I nostri visi sono a una distanza quasi impercettibile. Ari mi guarda senza rimpianti, pronta, audace e quelle labbra carnose e sode di un colore così naturale, sono invitanti e sembrano contenere un soave piacere e un'impetuosa tempesta. Siamo ancora più vicini, gli occhi chiusi, partecipi l'uno dell'altra solo con il respiro. Sento il profumo della sua pelle, il calore del suo sospiro, vorrei prenderla in quel momento, bere dalle sue labbra, scottarmi con il suo corpo. Non posso farlo! Devo tornare in me! Devo controllare il mio corpo, il mio cuore! Le sue labbra toccano le mie bramose, sto perdendo il controllo o forse l'ho già perso, devo alzarmi, devo andare via ora prima che sia tardi. Mi allontano di scatto con una smorfia quasi di dolore sul viso, il cuore così forte da sembrare un tamburo, mi alzo scombussolato e teso «D-devo andare» la voce mi tradisce, forse anche il viso e gli occhi mi tradiscono, è da tanto che non mi mostro turbato, mi fa paura. Ari ha il fiato mozzo, l'espressione di chi ha interrotto il piacere nel momento più bello, le sopracciglia aggrottate, le labbra poco dischiuse, gli occhi ancora pieni di desiderio insoddisfatto. Prendo la chitarra e quasi scappo mentre lei rimane immobile senza dire una parola.

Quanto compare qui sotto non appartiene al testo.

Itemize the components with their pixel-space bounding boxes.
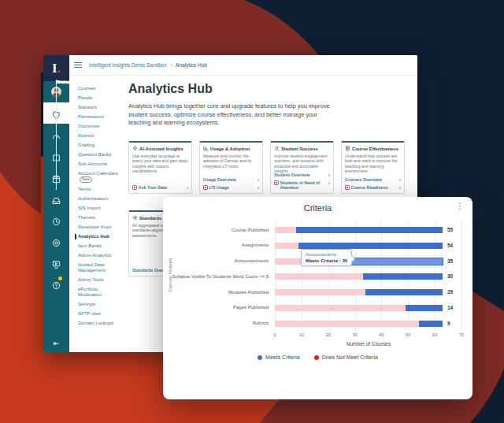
card-title: AI-Assisted Insights bbox=[132, 146, 188, 151]
feature-card-ai-assisted-insights: AI-Assisted InsightsUse everyday languag… bbox=[128, 141, 192, 194]
account-nav-sis-import[interactable]: SIS Import bbox=[76, 206, 119, 211]
global-nav-mastery[interactable]: Mastery bbox=[43, 230, 69, 251]
global-nav-studio[interactable]: Studio bbox=[43, 251, 69, 273]
global-nav-inbox[interactable]: Inbox bbox=[43, 187, 69, 209]
chevron-right-icon: › bbox=[399, 185, 401, 190]
tooltip-category: Announcements bbox=[306, 252, 347, 257]
chart-legend: Meets CriteriaDoes Not Meet Criteria bbox=[163, 354, 472, 360]
account-nav-outcomes[interactable]: Outcomes bbox=[76, 124, 119, 129]
global-nav-help[interactable]: Help bbox=[43, 273, 69, 294]
hamburger-menu-icon[interactable] bbox=[74, 62, 82, 69]
criteria-chart-card: Criteria ⋮ Canvas Feature 01020304050607… bbox=[163, 197, 472, 399]
account-nav-analytics-hub[interactable]: Analytics Hub bbox=[75, 234, 119, 239]
account-nav-grading[interactable]: Grading bbox=[76, 143, 119, 148]
account-nav-admin-analytics[interactable]: Admin Analytics bbox=[76, 253, 119, 258]
account-nav-themes[interactable]: Themes bbox=[76, 215, 119, 221]
bar-value-label: 55 bbox=[447, 227, 453, 232]
account-nav-terms[interactable]: Terms bbox=[76, 187, 119, 192]
kebab-menu-icon[interactable]: ⋮ bbox=[456, 202, 464, 210]
legend-dot-icon bbox=[314, 355, 319, 360]
bar-category-label: Course Published bbox=[163, 228, 269, 232]
history-clock-icon bbox=[52, 215, 61, 224]
account-nav-domain-lookups[interactable]: Domain Lookups bbox=[76, 321, 119, 326]
global-nav-label: Help bbox=[56, 80, 57, 190]
card-link-courses-overview[interactable]: Courses Overview› bbox=[345, 177, 401, 182]
bar-meets-segment[interactable] bbox=[296, 227, 443, 233]
bar-meets-segment[interactable] bbox=[419, 321, 443, 327]
feature-card-student-success: Student SuccessImprove student engagemen… bbox=[270, 141, 334, 194]
bar-value-label: 54 bbox=[447, 243, 453, 248]
account-navigation-list: CoursesPeopleStatisticsPermissionsOutcom… bbox=[69, 76, 122, 352]
card-link-students-in-need-of-attention[interactable]: Students in Need of Attention› bbox=[274, 180, 330, 190]
breadcrumb-separator: › bbox=[170, 62, 172, 68]
account-nav-admin-tools[interactable]: Admin Tools bbox=[76, 277, 119, 283]
account-nav-sftp-user[interactable]: SFTP User bbox=[76, 311, 119, 317]
card-description: Measure and monitor the adoption of Canv… bbox=[203, 154, 259, 169]
account-nav-developer-keys[interactable]: Developer Keys bbox=[76, 224, 119, 230]
bar-does-not-meet-segment[interactable] bbox=[275, 305, 406, 311]
breadcrumb: Intelligent Insights Demo Sandbox › Anal… bbox=[89, 62, 207, 68]
usage-chart-icon bbox=[203, 146, 209, 151]
account-nav-account-calendars[interactable]: Account CalendarsNew bbox=[76, 171, 119, 183]
account-nav-question-banks[interactable]: Question Banks bbox=[76, 152, 119, 158]
legend-item-meets-criteria[interactable]: Meets Criteria bbox=[258, 354, 300, 360]
bar-meets-segment[interactable] bbox=[365, 289, 443, 295]
global-navigation-sidebar: I. AccountAdminDashboardCoursesCalendarI… bbox=[43, 55, 69, 352]
card-description: Use everyday language to query your data… bbox=[132, 154, 188, 174]
account-nav-courses[interactable]: Courses bbox=[76, 86, 119, 91]
instructure-logo[interactable]: I. bbox=[43, 55, 69, 81]
upgrade-feature-icon bbox=[132, 185, 137, 190]
account-nav-permissions[interactable]: Permissions bbox=[76, 114, 119, 120]
account-nav-sub-accounts[interactable]: Sub-Accounts bbox=[76, 161, 119, 167]
bar-meets-segment[interactable] bbox=[298, 243, 443, 249]
card-link-lti-usage[interactable]: LTI Usage› bbox=[203, 185, 259, 190]
collapse-nav-button[interactable]: ⇤ bbox=[43, 340, 69, 347]
bar-meets-segment[interactable] bbox=[363, 273, 443, 280]
bar-category-label: Rubrics bbox=[163, 321, 269, 325]
chart-title: Criteria bbox=[163, 203, 472, 213]
account-nav-eportfolio-moderation[interactable]: ePortfolio Moderation bbox=[76, 287, 119, 298]
bar-does-not-meet-segment[interactable] bbox=[275, 227, 296, 233]
bar-value-label: 30 bbox=[447, 273, 453, 279]
account-nav-people[interactable]: People bbox=[76, 95, 119, 101]
bar-does-not-meet-segment[interactable] bbox=[275, 243, 298, 249]
feature-card-course-effectiveness: Course EffectivenessUnderstand how cours… bbox=[341, 141, 405, 194]
bar-category-label: Assignments bbox=[163, 243, 269, 247]
bar-meets-segment[interactable] bbox=[350, 258, 443, 265]
breadcrumb-root-link[interactable]: Intelligent Insights Demo Sandbox bbox=[89, 62, 167, 68]
card-link-usage-overview[interactable]: Usage Overview› bbox=[203, 177, 259, 182]
bar-category-label: Syllabus Visible To Students Word Count … bbox=[163, 274, 269, 279]
x-axis-tick: 0 bbox=[273, 332, 276, 337]
bar-category-label: Announcements bbox=[163, 258, 269, 263]
bar-value-label: 9 bbox=[447, 321, 450, 326]
account-nav-item-banks[interactable]: Item Banks bbox=[76, 243, 119, 249]
standards-gear-icon bbox=[132, 215, 138, 221]
bar-meets-segment[interactable] bbox=[406, 305, 443, 311]
card-link-student-overview[interactable]: Student Overview› bbox=[274, 173, 330, 177]
bar-category-label: Pages Published bbox=[163, 305, 269, 310]
chevron-right-icon: › bbox=[328, 173, 330, 177]
card-link-course-readiness[interactable]: Course Readiness› bbox=[345, 185, 401, 190]
card-link-ask-your-data[interactable]: Ask Your Data› bbox=[132, 185, 188, 190]
x-axis-tick: 70 bbox=[459, 332, 465, 337]
inbox-tray-icon bbox=[52, 194, 61, 202]
card-title: Course Effectiveness bbox=[345, 146, 401, 151]
bar-does-not-meet-segment[interactable] bbox=[275, 273, 363, 280]
bar-value-label: 14 bbox=[447, 305, 453, 310]
chart-x-axis-label: Number of Courses bbox=[275, 341, 462, 347]
account-nav-authentication[interactable]: Authentication bbox=[76, 196, 119, 202]
x-axis-tick: 60 bbox=[432, 332, 438, 337]
bar-does-not-meet-segment[interactable] bbox=[275, 289, 365, 295]
bar-value-label: 29 bbox=[447, 289, 453, 295]
legend-item-does-not-meet-criteria[interactable]: Does Not Meet Criteria bbox=[314, 354, 378, 360]
x-axis-tick: 50 bbox=[406, 332, 411, 337]
bar-does-not-meet-segment[interactable] bbox=[275, 321, 419, 327]
chevron-right-icon: › bbox=[328, 180, 330, 185]
chevron-right-icon: › bbox=[258, 185, 259, 190]
global-nav-history[interactable]: History bbox=[43, 209, 69, 230]
upgrade-feature-icon bbox=[274, 180, 279, 185]
account-nav-rubrics[interactable]: Rubrics bbox=[76, 133, 119, 139]
account-nav-hosted-data-management[interactable]: Hosted Data Management bbox=[76, 262, 119, 273]
account-nav-settings[interactable]: Settings bbox=[76, 302, 119, 307]
account-nav-statistics[interactable]: Statistics bbox=[76, 105, 119, 110]
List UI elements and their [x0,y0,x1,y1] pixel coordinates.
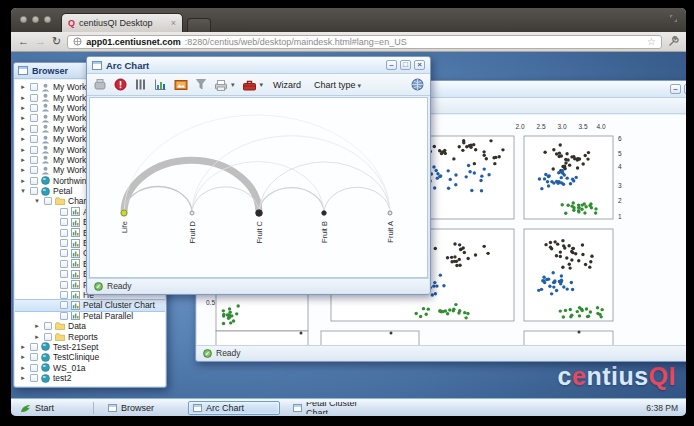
close-icon[interactable]: × [414,60,425,70]
checkbox[interactable] [30,166,38,174]
tree-item-petal-parallel[interactable]: Petal Parallel [15,311,165,321]
minimize-icon[interactable]: – [386,60,397,70]
checkbox[interactable] [60,249,68,257]
maximize-icon[interactable]: □ [684,84,686,94]
arc-node[interactable] [388,211,392,215]
checkbox[interactable] [30,104,38,112]
checkbox[interactable] [30,187,38,195]
tree-item-test-21sept[interactable]: ▸Test-21Sept [15,342,165,352]
checkbox[interactable] [60,260,68,268]
new-tab-button[interactable] [187,18,211,32]
task-button-browser[interactable]: Browser [103,401,195,415]
checkbox[interactable] [60,208,68,216]
arc-node[interactable] [256,210,262,216]
back-icon[interactable]: ← [18,36,29,47]
checkbox[interactable] [30,156,38,164]
checkbox[interactable] [60,281,68,289]
minimize-icon[interactable]: – [670,84,681,94]
arc-node[interactable] [121,210,127,216]
fullscreen-icon[interactable] [669,14,678,23]
expander-icon[interactable]: ▸ [19,166,27,174]
expander-icon[interactable]: ▸ [19,94,27,102]
checkbox[interactable] [30,114,38,122]
maximize-icon[interactable]: □ [400,60,411,70]
expander-icon[interactable]: ▸ [19,146,27,154]
wrench-icon[interactable] [668,36,679,47]
expander-icon[interactable]: ▸ [33,322,41,330]
chart-type-button[interactable]: Chart type [311,79,364,91]
expander-icon[interactable]: ▸ [19,156,27,164]
expander-icon[interactable]: ▸ [19,177,27,185]
print-icon[interactable] [214,79,235,91]
expander-icon[interactable]: ▾ [19,187,27,195]
toolbox-icon[interactable] [242,79,264,91]
checkbox[interactable] [30,125,38,133]
arc-chart-window[interactable]: Arc Chart – □ × [86,56,431,295]
scatter-point [581,162,584,165]
checkbox[interactable] [60,270,68,278]
checkbox[interactable] [30,343,38,351]
browser-tab[interactable]: Q centiusQI Desktop × [61,13,183,32]
reload-icon[interactable]: ↻ [52,36,61,47]
expander-icon[interactable]: ▸ [19,353,27,361]
image-icon[interactable] [174,79,188,91]
start-button[interactable]: Start [20,401,54,415]
arc-node[interactable] [322,211,326,215]
expander-icon[interactable]: ▸ [19,135,27,143]
filter-icon[interactable] [195,78,207,91]
bookmark-star-icon[interactable]: ☆ [647,37,656,47]
checkbox[interactable] [60,301,68,309]
checkbox[interactable] [30,177,38,185]
scatter-point [548,285,551,288]
checkbox[interactable] [60,312,68,320]
arc-chart-area[interactable]: LifeFruit DFruit CFruit BFruit A [89,97,428,278]
globe-icon[interactable] [411,78,424,91]
expander-icon[interactable]: ▸ [19,125,27,133]
axis-tick-label: 3 [618,182,622,189]
task-button-arc-chart[interactable]: Arc Chart [188,401,280,415]
checkbox[interactable] [60,239,68,247]
address-bar[interactable]: app01.centiusnet.com :8280/centius/web/d… [67,35,662,49]
tree-item-petal-cluster-chart[interactable]: Petal Cluster Chart [15,300,165,310]
tree-item-test2[interactable]: ▸test2 [15,373,165,383]
zoom-window-icon[interactable] [44,16,51,23]
parallel-coordinates-icon[interactable] [134,78,147,91]
checkbox[interactable] [30,135,38,143]
stop-icon[interactable] [114,78,127,91]
checkbox[interactable] [30,364,38,372]
close-window-icon[interactable] [20,16,27,23]
checkbox[interactable] [44,197,52,205]
tree-item-data[interactable]: ▸Data [15,321,165,331]
checkbox[interactable] [30,94,38,102]
expander-icon[interactable]: ▸ [19,364,27,372]
checkbox[interactable] [60,229,68,237]
checkbox[interactable] [60,218,68,226]
tab-close-icon[interactable]: × [171,18,176,28]
arc-window-title-bar[interactable]: Arc Chart – □ × [87,57,430,74]
minimize-window-icon[interactable] [32,16,39,23]
tree-item-ws-01a[interactable]: ▸WS_01a [15,363,165,373]
axis-tick-label: 4.0 [596,123,605,130]
expander-icon[interactable]: ▸ [19,83,27,91]
checkbox[interactable] [44,322,52,330]
checkbox[interactable] [30,353,38,361]
expander-icon[interactable]: ▾ [33,197,41,205]
checkbox[interactable] [44,333,52,341]
expander-icon[interactable]: ▸ [19,343,27,351]
checkbox[interactable] [30,374,38,382]
checkbox[interactable] [60,291,68,299]
arc-node[interactable] [190,211,194,215]
expander-icon[interactable]: ▸ [33,333,41,341]
task-button-petal-cluster-chart[interactable]: Petal Cluster Chart [288,401,380,415]
wizard-button[interactable]: Wizard [270,79,304,91]
forward-icon[interactable]: → [35,36,46,47]
bar-chart-icon[interactable] [154,78,167,91]
expander-icon[interactable]: ▸ [19,114,27,122]
export-icon[interactable] [93,78,107,91]
tree-item-reports[interactable]: ▸Reports [15,331,165,341]
checkbox[interactable] [30,146,38,154]
checkbox[interactable] [30,83,38,91]
expander-icon[interactable]: ▸ [19,104,27,112]
expander-icon[interactable]: ▸ [19,374,27,382]
tree-item-testclinique[interactable]: ▸TestClinique [15,352,165,362]
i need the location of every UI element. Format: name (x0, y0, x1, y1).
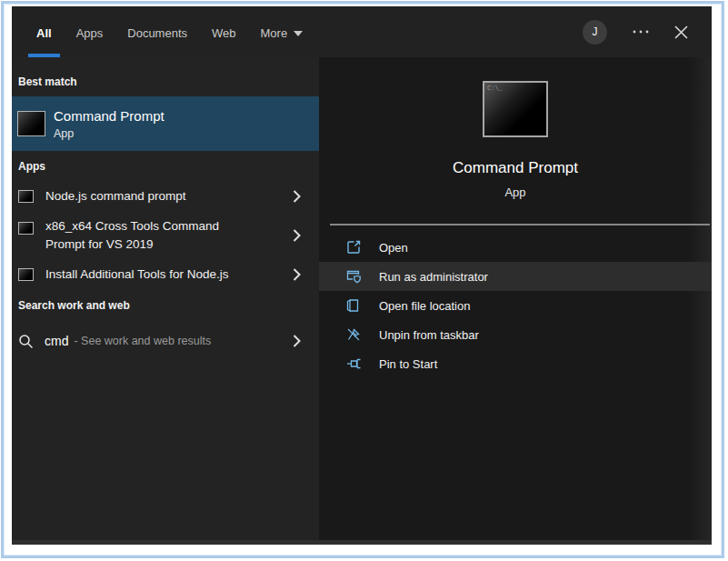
results-list-panel: Best match Command Prompt App Apps Node.… (12, 57, 319, 545)
action-label: Unpin from taskbar (379, 328, 479, 342)
unpin-from-taskbar-icon (346, 327, 362, 342)
tab-web[interactable]: Web (204, 6, 244, 57)
tab-apps-label: Apps (76, 26, 104, 40)
list-item-label: Node.js command prompt (45, 187, 186, 205)
command-prompt-icon (18, 222, 34, 235)
tab-documents-label: Documents (127, 26, 187, 40)
tab-web-label: Web (212, 26, 236, 40)
tab-all[interactable]: All (28, 6, 60, 57)
close-icon[interactable] (674, 25, 688, 39)
chevron-right-icon[interactable] (293, 229, 301, 242)
filter-tabs: All Apps Documents Web More (12, 6, 319, 57)
list-item-label: x86_x64 Cross Tools Command Prompt for V… (45, 217, 259, 253)
action-open[interactable]: Open (319, 233, 712, 262)
list-item-install-additional-tools[interactable]: Install Additional Tools for Node.js (12, 259, 319, 290)
action-label: Pin to Start (379, 357, 437, 371)
command-prompt-icon (17, 111, 45, 136)
open-icon (346, 240, 362, 255)
search-web-header: Search work and web (12, 290, 319, 320)
chevron-right-icon[interactable] (293, 190, 301, 203)
search-icon (18, 334, 34, 349)
command-prompt-icon: C:\_ (483, 81, 548, 137)
tab-more-label: More (261, 26, 288, 40)
action-unpin-from-taskbar[interactable]: Unpin from taskbar (319, 320, 712, 349)
search-query: cmd (45, 334, 68, 348)
command-prompt-icon (18, 190, 34, 203)
windows-search-window: All Apps Documents Web More J Best match (12, 6, 712, 545)
divider (330, 224, 710, 225)
search-results-area: Best match Command Prompt App Apps Node.… (12, 57, 712, 545)
best-match-header: Best match (12, 66, 319, 96)
action-open-file-location[interactable]: Open file location (319, 291, 712, 320)
tab-all-label: All (36, 26, 52, 40)
search-hint: - See work and web results (74, 335, 211, 347)
chevron-right-icon[interactable] (293, 335, 301, 347)
pin-to-start-icon (346, 357, 362, 370)
document-canvas: All Apps Documents Web More J Best match (0, 0, 728, 561)
preview-subtitle: App (319, 185, 712, 199)
preview-title: Command Prompt (319, 159, 712, 177)
chevron-right-icon[interactable] (293, 268, 301, 281)
list-item-label: Install Additional Tools for Node.js (45, 265, 229, 284)
best-match-item[interactable]: Command Prompt App (12, 96, 319, 151)
best-match-title: Command Prompt (54, 108, 165, 124)
chevron-down-icon (294, 31, 303, 36)
action-run-as-administrator[interactable]: Run as administrator (319, 262, 712, 291)
command-prompt-icon (18, 268, 34, 281)
avatar[interactable]: J (583, 20, 607, 45)
search-filter-bar: All Apps Documents Web More J (12, 6, 712, 57)
run-as-admin-icon (346, 269, 362, 284)
action-pin-to-start[interactable]: Pin to Start (319, 349, 712, 378)
action-label: Open (379, 241, 408, 255)
apps-header: Apps (12, 151, 319, 181)
best-match-subtitle: App (54, 127, 165, 140)
ellipsis-icon[interactable] (633, 29, 649, 35)
action-label: Run as administrator (379, 270, 488, 284)
list-item-web-search-cmd[interactable]: cmd - See work and web results (12, 326, 319, 356)
preview-panel: C:\_ Command Prompt App Open (319, 57, 712, 545)
tab-apps[interactable]: Apps (68, 6, 112, 57)
open-file-location-icon (346, 298, 362, 313)
tab-documents[interactable]: Documents (119, 6, 195, 57)
list-item-nodejs-command-prompt[interactable]: Node.js command prompt (12, 181, 319, 212)
tab-more[interactable]: More (253, 6, 312, 57)
action-label: Open file location (379, 299, 470, 313)
titlebar-controls: J (583, 6, 712, 57)
list-item-x86-x64-cross-tools[interactable]: x86_x64 Cross Tools Command Prompt for V… (12, 212, 319, 259)
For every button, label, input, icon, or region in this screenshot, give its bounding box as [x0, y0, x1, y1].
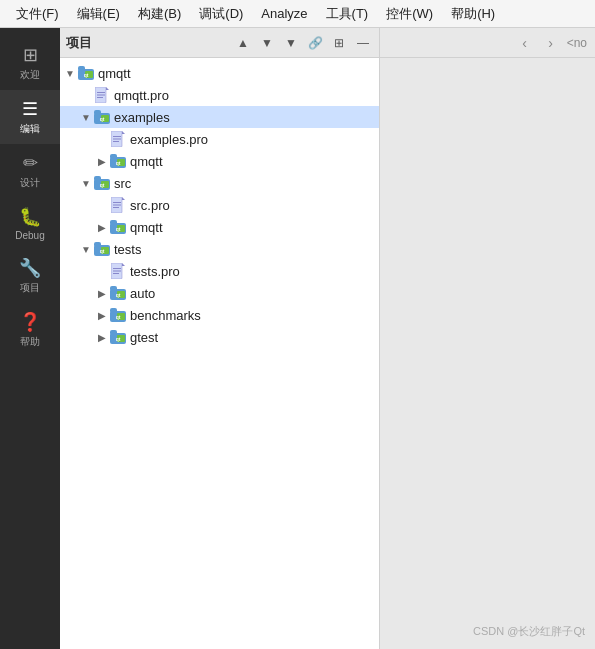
sidebar-item-edit[interactable]: ☰ 编辑	[0, 90, 60, 144]
svg-rect-7	[97, 95, 105, 96]
arrow-tests[interactable]: ▼	[78, 244, 94, 255]
svg-text:qt: qt	[100, 248, 105, 254]
svg-rect-43	[113, 273, 119, 274]
tree-item-srcpro[interactable]: ▶ src.pro	[60, 194, 379, 216]
sidebar-item-debug[interactable]: 🐛 Debug	[0, 198, 60, 249]
tree-item-examples[interactable]: ▼ qt examples	[60, 106, 379, 128]
svg-text:qt: qt	[100, 182, 105, 188]
tree-label-qmqtt: qmqtt	[98, 66, 131, 81]
svg-rect-28	[113, 202, 121, 203]
arrow-qmqtt2[interactable]: ▶	[94, 156, 110, 167]
tree-label-auto: auto	[130, 286, 155, 301]
tree-label-gtest: gtest	[130, 330, 158, 345]
right-area: ‹ › <no	[380, 28, 595, 649]
sort-down-btn[interactable]: ▼	[257, 33, 277, 53]
svg-marker-40	[122, 263, 125, 266]
arrow-qmqtt[interactable]: ▼	[62, 68, 78, 79]
menu-debug[interactable]: 调试(D)	[191, 3, 251, 25]
main-layout: ⊞ 欢迎 ☰ 编辑 ✏ 设计 🐛 Debug 🔧 项目 ❓ 帮助 项目	[0, 28, 595, 649]
svg-rect-49	[110, 308, 117, 313]
file-icon-testspro	[110, 263, 126, 279]
svg-rect-8	[97, 97, 103, 98]
svg-rect-17	[113, 141, 119, 142]
no-tab-label: <no	[567, 36, 587, 50]
svg-rect-32	[110, 220, 117, 225]
svg-text:qt: qt	[116, 314, 121, 320]
tree-container[interactable]: ▼ qt qmqtt ▶	[60, 58, 379, 649]
sidebar-label-welcome: 欢迎	[20, 68, 40, 82]
menu-tools[interactable]: 工具(T)	[318, 3, 377, 25]
link-btn[interactable]: 🔗	[305, 33, 325, 53]
sidebar-item-project[interactable]: 🔧 项目	[0, 249, 60, 303]
nav-forward-btn[interactable]: ›	[541, 33, 561, 53]
collapse-btn[interactable]: —	[353, 33, 373, 53]
svg-text:qt: qt	[116, 336, 121, 342]
folder-icon-qmqtt: qt	[78, 65, 94, 81]
arrow-gtest[interactable]: ▶	[94, 332, 110, 343]
watermark: CSDN @长沙红胖子Qt	[473, 624, 585, 639]
svg-rect-53	[110, 330, 117, 335]
arrow-examples[interactable]: ▼	[78, 112, 94, 123]
tree-item-examplespro[interactable]: ▶ examples.pro	[60, 128, 379, 150]
sidebar-label-design: 设计	[20, 176, 40, 190]
svg-rect-30	[113, 207, 119, 208]
svg-text:qt: qt	[84, 72, 89, 78]
tree-label-examplespro: examples.pro	[130, 132, 208, 147]
svg-text:qt: qt	[100, 116, 105, 122]
menu-analyze[interactable]: Analyze	[253, 4, 315, 23]
tree-item-tests[interactable]: ▼ qt tests	[60, 238, 379, 260]
sort-up-btn[interactable]: ▲	[233, 33, 253, 53]
panel-area: 项目 ▲ ▼ ▼ 🔗 ⊞ — ▼	[60, 28, 595, 649]
svg-text:qt: qt	[116, 160, 121, 166]
tree-item-qmqtt3[interactable]: ▶ qt qmqtt	[60, 216, 379, 238]
folder-icon-gtest: qt	[110, 329, 126, 345]
panel-title: 项目	[66, 34, 229, 52]
svg-text:qt: qt	[116, 226, 121, 232]
sidebar-label-edit: 编辑	[20, 122, 40, 136]
tree-item-gtest[interactable]: ▶ qt gtest	[60, 326, 379, 348]
sidebar-label-help: 帮助	[20, 335, 40, 349]
svg-rect-19	[110, 154, 117, 159]
sidebar-label-debug: Debug	[15, 230, 44, 241]
nav-back-btn[interactable]: ‹	[515, 33, 535, 53]
sidebar-item-welcome[interactable]: ⊞ 欢迎	[0, 36, 60, 90]
svg-rect-15	[113, 136, 121, 137]
sidebar: ⊞ 欢迎 ☰ 编辑 ✏ 设计 🐛 Debug 🔧 项目 ❓ 帮助	[0, 28, 60, 649]
file-icon-srcpro	[110, 197, 126, 213]
svg-marker-27	[122, 197, 125, 200]
tree-label-testspro: tests.pro	[130, 264, 180, 279]
right-header: ‹ › <no	[380, 28, 595, 58]
tree-item-testspro[interactable]: ▶ tests.pro	[60, 260, 379, 282]
sidebar-item-help[interactable]: ❓ 帮助	[0, 303, 60, 357]
folder-icon-qmqtt2: qt	[110, 153, 126, 169]
arrow-src[interactable]: ▼	[78, 178, 94, 189]
svg-rect-1	[78, 66, 85, 71]
tree-item-qmqtt2[interactable]: ▶ qt qmqtt	[60, 150, 379, 172]
tree-label-qmqtt3: qmqtt	[130, 220, 163, 235]
menu-build[interactable]: 构建(B)	[130, 3, 189, 25]
expand-btn[interactable]: ⊞	[329, 33, 349, 53]
menu-file[interactable]: 文件(F)	[8, 3, 67, 25]
project-panel: 项目 ▲ ▼ ▼ 🔗 ⊞ — ▼	[60, 28, 380, 649]
arrow-benchmarks[interactable]: ▶	[94, 310, 110, 321]
svg-rect-23	[94, 176, 101, 181]
tree-item-benchmarks[interactable]: ▶ qt benchmarks	[60, 304, 379, 326]
tree-item-qmqttpro[interactable]: ▶ qmqtt.pro	[60, 84, 379, 106]
arrow-auto[interactable]: ▶	[94, 288, 110, 299]
tree-item-auto[interactable]: ▶ qt auto	[60, 282, 379, 304]
menu-help[interactable]: 帮助(H)	[443, 3, 503, 25]
tree-label-examples: examples	[114, 110, 170, 125]
tree-label-benchmarks: benchmarks	[130, 308, 201, 323]
tree-item-qmqtt[interactable]: ▼ qt qmqtt	[60, 62, 379, 84]
filter-btn[interactable]: ▼	[281, 33, 301, 53]
tree-label-tests: tests	[114, 242, 141, 257]
sidebar-item-design[interactable]: ✏ 设计	[0, 144, 60, 198]
file-icon-examplespro	[110, 131, 126, 147]
sidebar-label-project: 项目	[20, 281, 40, 295]
tree-item-src[interactable]: ▼ qt src	[60, 172, 379, 194]
folder-icon-qmqtt3: qt	[110, 219, 126, 235]
menu-edit[interactable]: 编辑(E)	[69, 3, 128, 25]
tree-label-qmqttpro: qmqtt.pro	[114, 88, 169, 103]
menu-controls[interactable]: 控件(W)	[378, 3, 441, 25]
arrow-qmqtt3[interactable]: ▶	[94, 222, 110, 233]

Apro la porta di casa, il tragitto a piedi non mi aveva aiutato anzi aveva solo riempito ancora di più la testa di pensieri. «Si può sapere che fine avevi fatto? Ti ho cercato ovunque e ti ho chiamato mille volte, stavo per chiamare chi l'ha visto!» urla Bill correndo verso di me dalla cucina. Mi si butta addosso e mi stringe forte a sé, grazie a dio c'è lui. «Ho preparato il pranzo e indovina che cosa ho cucinato?» il suo sorriso sincero a trentadue denti e i suoi occhi brillanti quasi mi esplodono nel petto; faccio spallucce «La pasta Tom, il tuo piatto preferito! Sbrigati posa la roba e vieni di là che è quasi pronta» mi stampa un bacio sulla guancia e ritorna zompettando in cucina. Io butto giacca e zaino sull'enorme divano del salotto e la chitarra sul tavolo di cristallo: c'erano dei vantaggi a vivere praticamente da soli. «Dov'è zia Kris?» domando dal salotto «Stamattina è partita per Hong Kong starà fuori due settimane, ne abbiamo parlato ieri sera a cena, ti sei rincoglionito?» giusto, lo avevo dimenticato. Entro nella cucina spaziosa openspace che da su un tavolo ovale di ciliegio, apparecchiato come si vorrebbe in una tavola regale. «Insomma dove eri finito? Ho saputo che c'era stata una rissa, ero preoccupato che ci fossi finito in mezzo!» mi siedo al mio posto a tavola «Bill hai mai notato un ragazzo del primo anno, bassetto, magrolino come te, con gli occhi verde scuro?» gli chiedo ignorando la sua domanda. «Non saprei Tomi ce ne sono almeno una decina che corrispondono a questa descrizione» «No, è impossibile che tu non lo abbia notato! Ha uno stile molto simile al tuo e al mio messi insieme e indossa sempre un berretto» «Aaah ma certo! L'altro giorno ho notato la sua maglia oversize: aveva la skyline di New York, davvero bella! Perché?» mi porge il piatto e si siede anche lui davanti a me.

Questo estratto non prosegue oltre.